RTRS: Platinum firms ahead of JM report, gold steady
By Humeyra Pamuk
LONDON (Reuters) - Bargain-hunters lifted platinum on Tuesday as the market awaited a key report from the world's top platinum refiner Johnson Matthey, while gold was steady.
Spot platinum was at $811.50/831.50 an ounce by 1110 GMT ahead of the report due at 1300 GMT, up from $808 an ounce in New York late on Monday.
Platinum prices jumped to a one-week high of $860 an ounce on Monday as speculators bet Johnson Matthey would release a market-friendly report despite poor car sales which threatened to slash demand for autocatalysts.
More than 60 percent of platinum is used in autocatalysts to clean exhaust fumes.
"It is finding a floor around $800 an ounce," analyst Walter de Wet at Standard Bank in Johannesburg said.
"Producers are cutting back production and with the levels we are at right now a lot of producers in South Africa are not making money," he added.
Lonmin, the world's third-biggest platinum producer, said it would close some high-cost mines and cut costs to survive a market downturn after posting a 19 percent rise in annual profit.
Platinum spiked to a record $2,290 an ounce in March mainly due to a power shortage in main producer South Africa that disrupted mining. But the price has since fallen sharply, tracking declines in gold, hit by the banking crisis, the global economic slowdown and deteriorating car sales.
"The market has probably priced in all the weakness in demand," de Wet said.
Johnson Matthey said in May the platinum market could close 2008 in a significant deficit due to output shortfalls.
"Perhaps the JM outlook due today may provide a bit of insight on how the platinum markets may be doing over the next few months," Adrian Koh, analyst Phillip Futures, said.
INFLATION STORY DEAD
Gold was steady, awaiting key macro data from the United States but remained under pressure as a strong dollar and falling oil prices weighed on the metal.
Gold was trading at $735.80 an ounce, slightly down from $735.90 an ounce in New York late on Monday. Bullion has lost nearly 30 percent in value since hitting a record of $1,030.80 in March.
"The bullish story on gold based on fears of inflation is dead," Jesper Dannesboe, senior commodity strategist at Societe Generale, said.
"Because now it is disinflation and even deflation.
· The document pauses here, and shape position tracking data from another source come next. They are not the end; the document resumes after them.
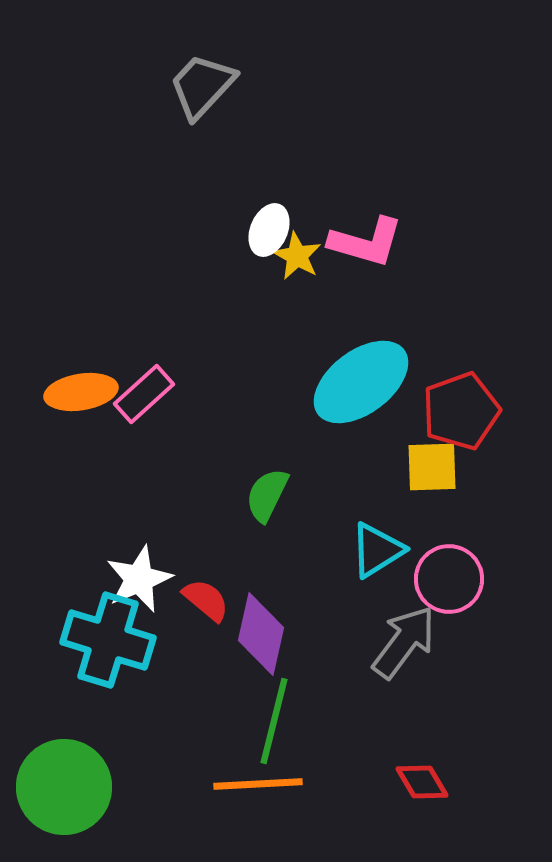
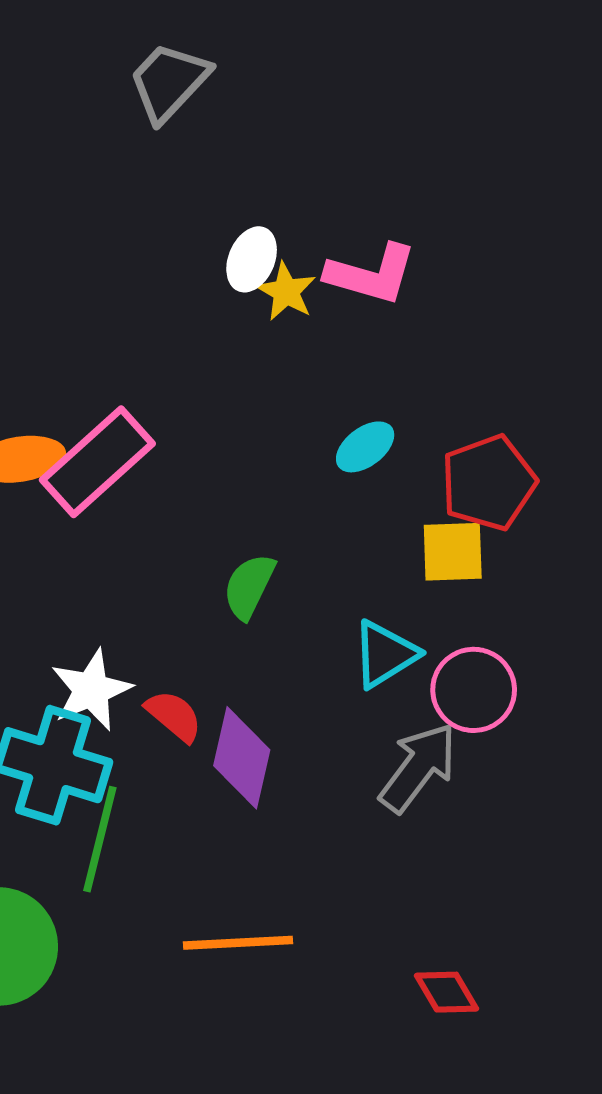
cyan ellipse: (361, 382) -> (365, 447), size x0.5
pink rectangle: (144, 394) -> (97, 462), size x1.5
green line: (274, 721) -> (100, 839), moved
red diamond: (422, 782) -> (446, 992), moved

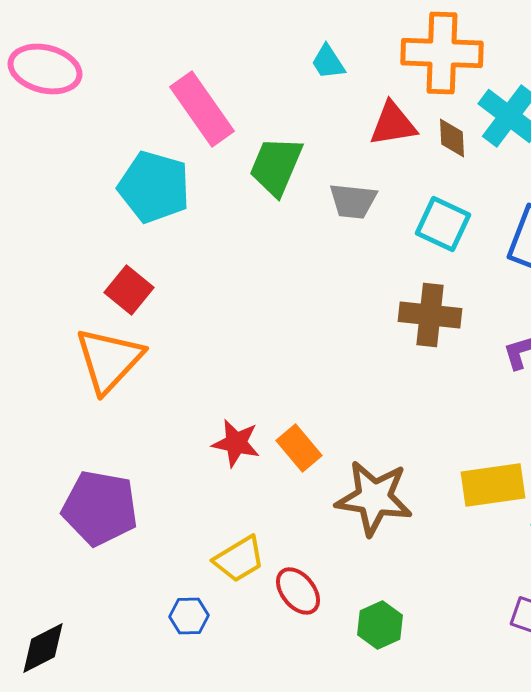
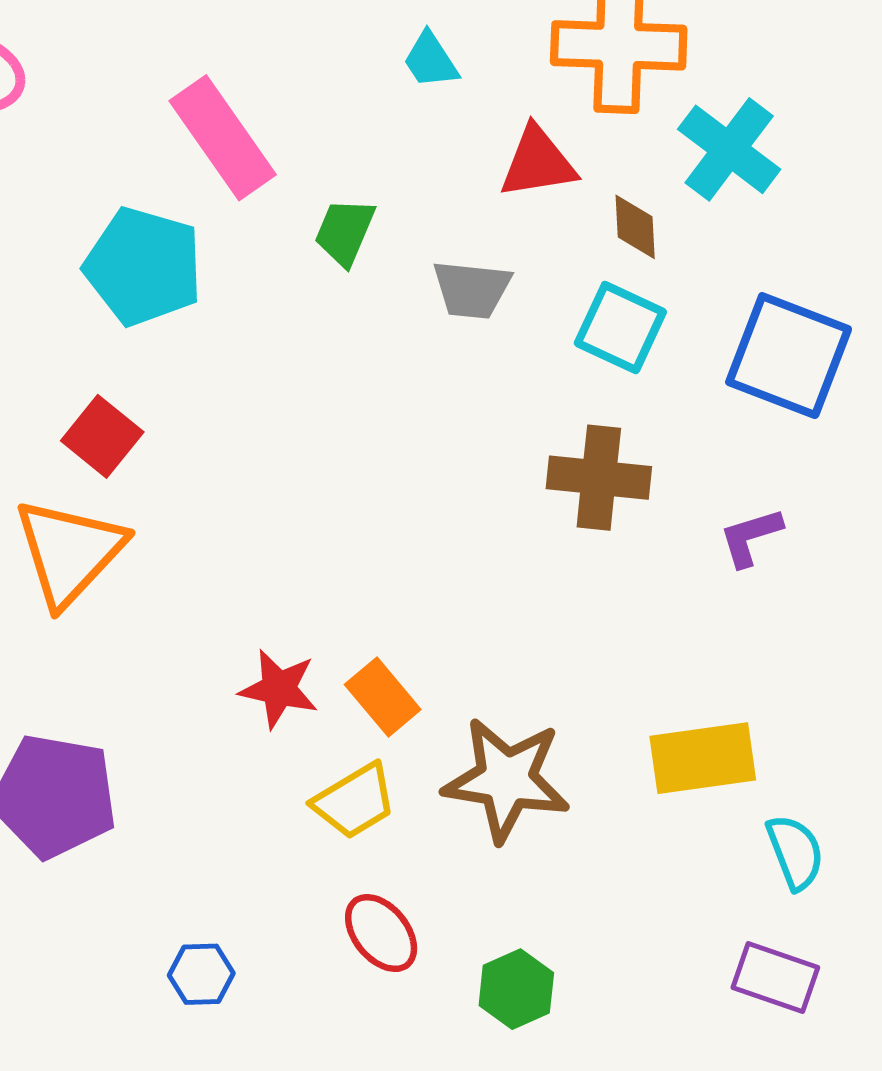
brown diamond: (452, 138) -> (635, 227), moved
green trapezoid: (276, 166) -> (345, 232), size x0.7
yellow trapezoid: (239, 559) -> (355, 801), moved

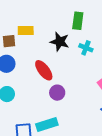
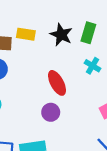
black star: (60, 42) -> (61, 35), moved
red ellipse: (44, 70) -> (57, 83), moved

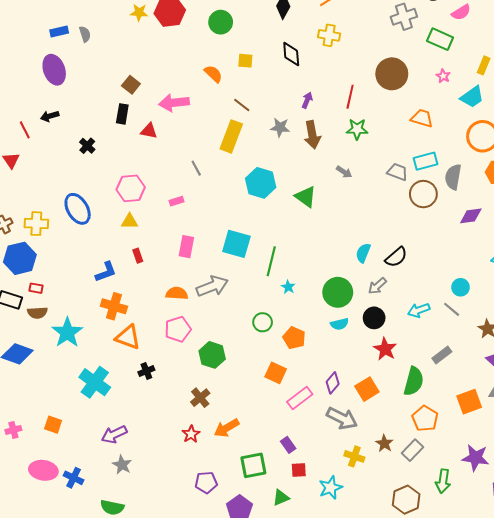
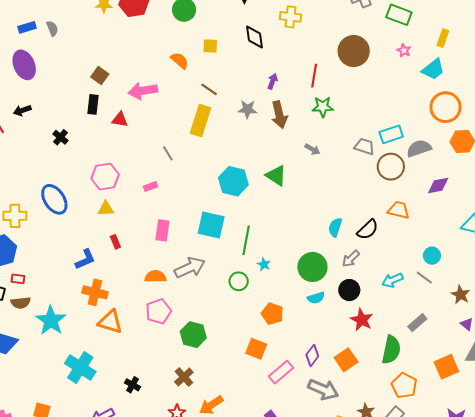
orange trapezoid: (422, 118) -> (399, 210), moved
gray semicircle: (453, 177) -> (419, 148), turned 65
cyan hexagon: (261, 183) -> (233, 181), moved
green circle: (263, 322) -> (239, 281), moved
black cross: (146, 371) -> (132, 385), moved, turned -35

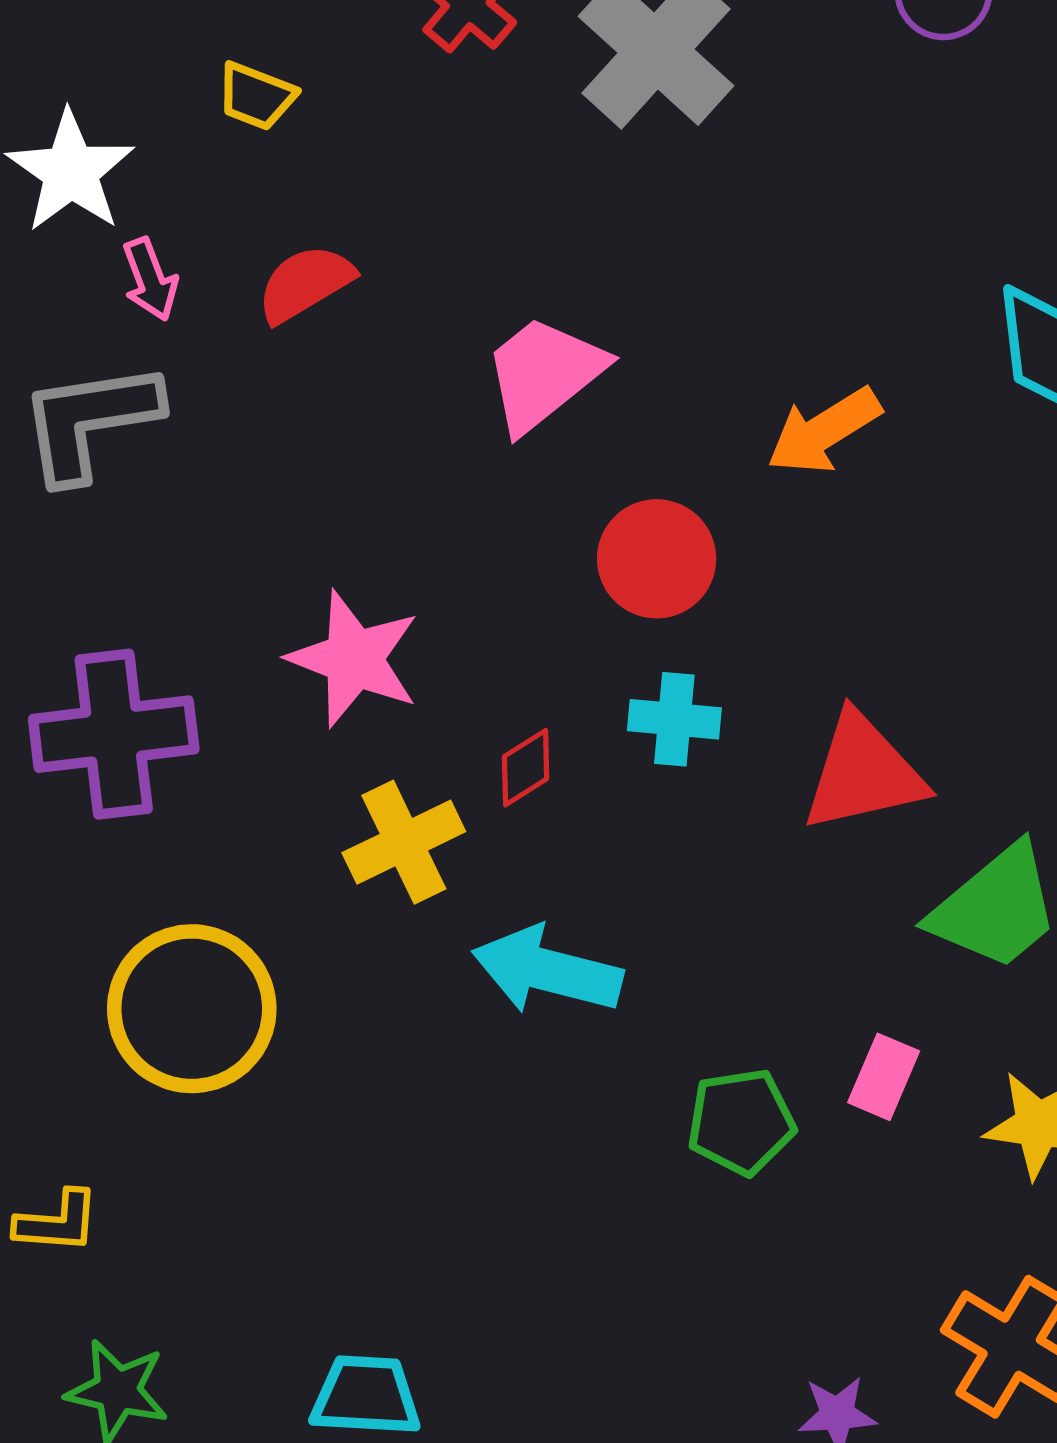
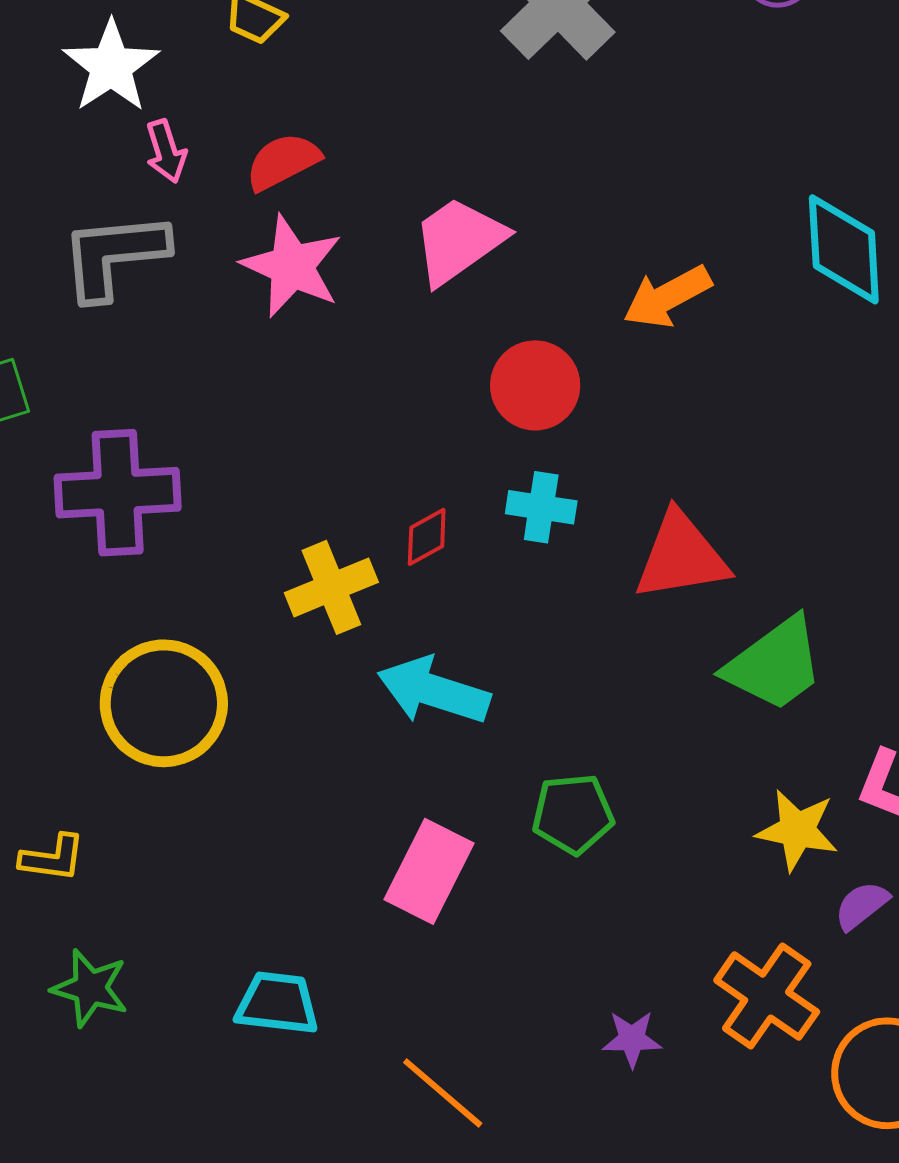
pink star: (354, 659) -> (292, 266), moved
pink rectangle: (884, 1077) -> (429, 871), moved, size x1.6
With the oil prices going down the way they are it is very difficult to hold onto long gold positions unless the dollar was to collapse, which is not the case."
The euro fell against the dollar and the yen, as a stream of evidence that the global economy is continuing to suffer kept demand high for unwinding risky positions in favour of low-yielding currencies.
"There is a lot of uncertainty in the market," De Wet at Standard Bank said, adding investors were on the sidelines, waiting for some direction.
"To some extent gold is tracking crude oil lower, but there is little interest in buying or selling."
Oil fell towards $54 a barrel, setting a new near 22-month low as the gloomy outlook for the world economy helped extinguish a brief rally. U.S. light crude oil for December delivery was 55 cents lower at $54.40 a barrel.
Investors will be looking at the U.S. producer prices for October due at 1330 GMT to find out more clues about the health of the world's biggest economy.
New York gold futures fell $6.7 an ounce to $735.3.
Silver was at $9.32/9.40 from $9.27 and palladium at $214/219 from $214.50.